Eric Johnson: About Me#

I am a passionate educator and researcher, currently living in Minneapolis, Minnesota with my longtime partner and two cats.

I work as a postdoctoral researcher for the Mani and Pincus groups at Northwestern University and the University of Chicago, where I study the ways in which we analyze high-dimensional data in biology. Specifically, I’m looking at how we can best understand single-cell sequencing data from Yeast. More generally, I like to think about what modern data sets look like and how we can choose or adapt modern techniques to analyze these data.

Professional Background#

This website serves as a landing page that will connect my various projects and interests.
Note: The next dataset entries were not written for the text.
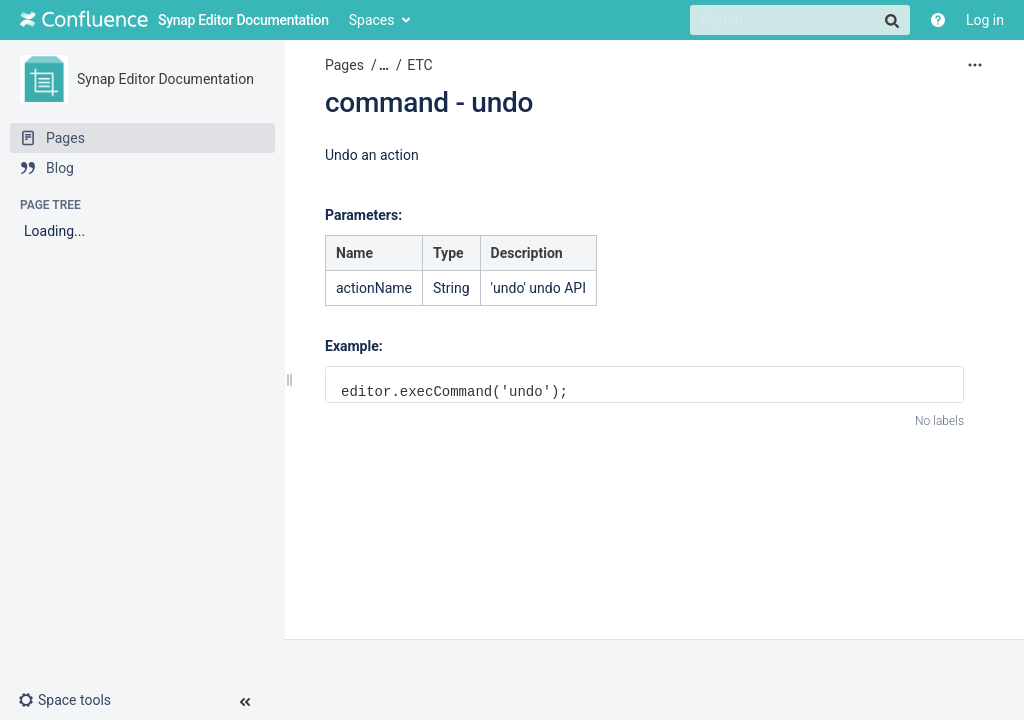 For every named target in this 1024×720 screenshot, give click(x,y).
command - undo (429, 102)
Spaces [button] (372, 20)
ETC (419, 65)
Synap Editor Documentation (165, 79)
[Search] (800, 20)
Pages (344, 65)
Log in (985, 20)
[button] (72, 700) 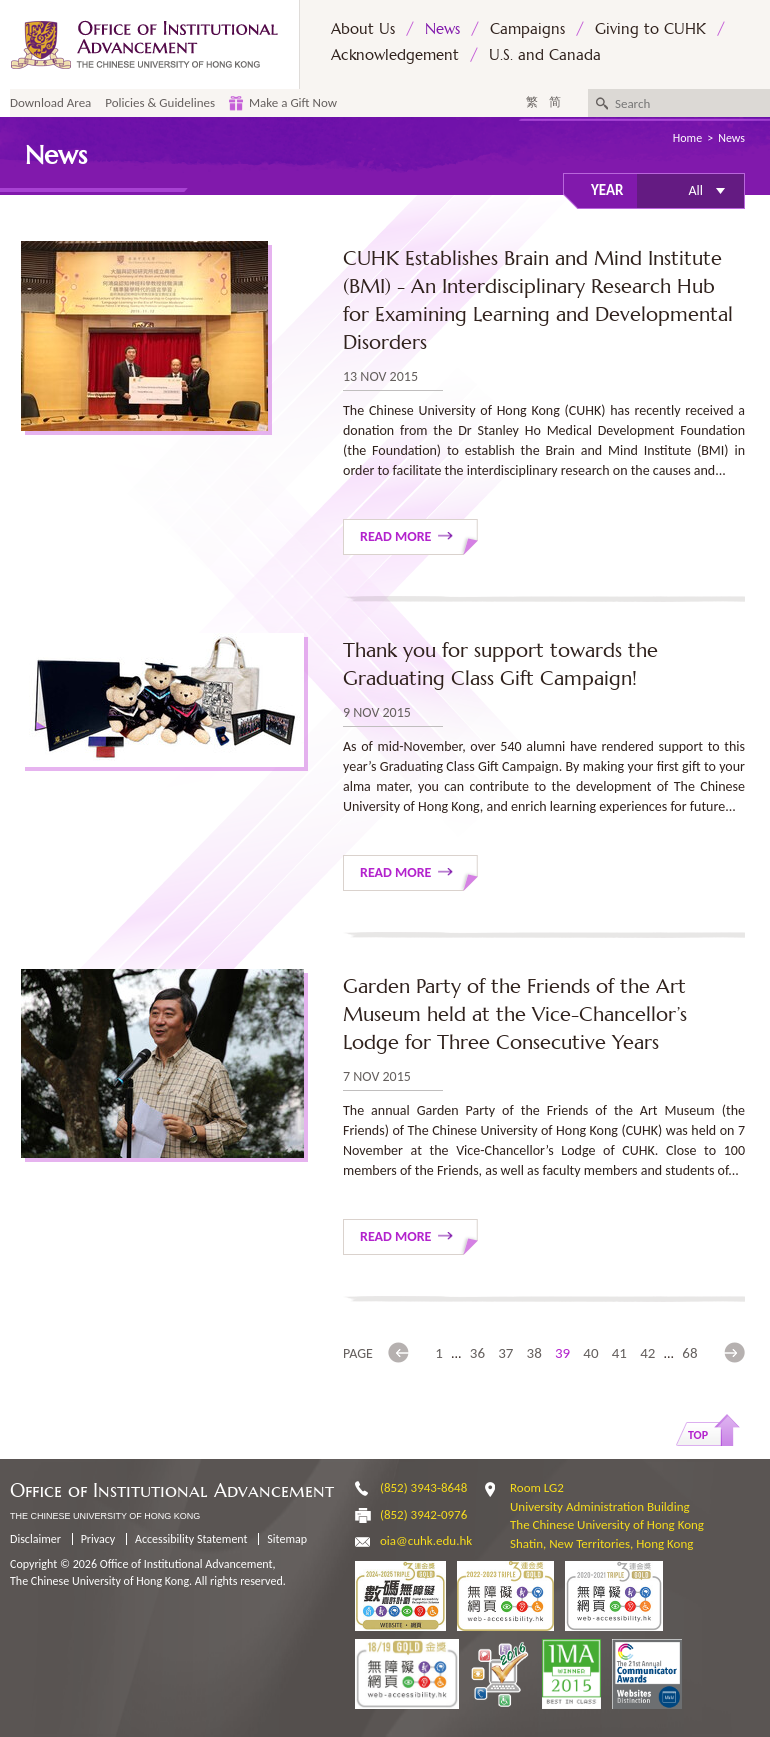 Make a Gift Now (293, 102)
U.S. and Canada (545, 54)
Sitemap (287, 1539)
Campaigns (527, 28)
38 (534, 1353)
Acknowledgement (395, 54)
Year (607, 190)
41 (619, 1353)
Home (687, 138)
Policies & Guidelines (160, 102)
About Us (363, 28)
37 (505, 1353)
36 (477, 1353)
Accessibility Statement (191, 1539)
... (456, 1353)
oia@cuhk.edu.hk (426, 1540)
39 (562, 1353)
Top (698, 1435)
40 (590, 1353)
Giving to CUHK (650, 28)
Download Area (50, 102)
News (442, 28)
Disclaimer (35, 1539)
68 (689, 1353)
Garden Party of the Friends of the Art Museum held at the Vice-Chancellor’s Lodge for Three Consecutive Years (515, 1014)
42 (647, 1353)
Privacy (98, 1539) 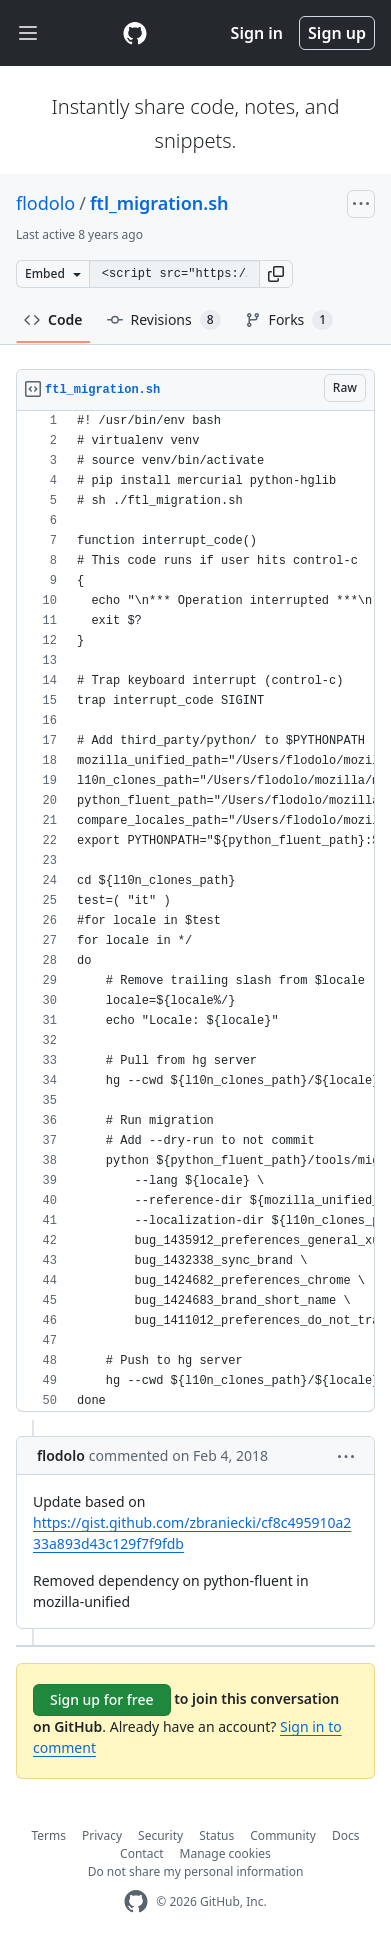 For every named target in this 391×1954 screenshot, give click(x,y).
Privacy (102, 1835)
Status (216, 1835)
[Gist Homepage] (135, 33)
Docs (346, 1835)
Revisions (164, 320)
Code (53, 319)
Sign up (337, 33)
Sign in (257, 33)
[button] (276, 274)
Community (283, 1835)
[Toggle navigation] (28, 33)
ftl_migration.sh (159, 203)
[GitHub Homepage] (136, 1901)
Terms (49, 1835)
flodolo (45, 203)
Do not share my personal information (196, 1871)
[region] (195, 911)
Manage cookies (225, 1853)
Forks (289, 320)
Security (160, 1835)
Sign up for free (102, 1699)
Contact (141, 1853)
For those who might be interested in my professional background, my C.V., teaching statement, list of publications, and other materials can be found linked to the left.

What Do Your Data Say?#

What Do Your Data Say? is a course that I have co-developed with Professor Mani over the past several years in order to teach students how to think quantitatively about data, especially in biological contexts. As a result of this work, we have developed a set of course notes and materials that can be used to teach this one-term course. This course has been successfully taught to high-level undergraduates and graduate students several times and has also been adapted into a 4-week bootcamp that we taught to hundreds of students in April 2020. These resources can be found at my WDYDS repository.

Python Tutorial#

In order to prepare students for quantitative thinking about data, it is sometimes necessary to bring them up to speed on basic programming. This tutorial was developed to bring students from little or no programming experience to the level of exposure needed to participate in the What Do Your Data Say? class.

EMBEDR#

Empirical Marginal resampling Better Embeds Dimensionality Reduction is a method I developed during my Ph.D. to quantitatively evaluate the extent to which dimensionality reduction methods are actually preserving high-dimensional structures in their embeddings. This work was also presented in my thesis and the code can be found here.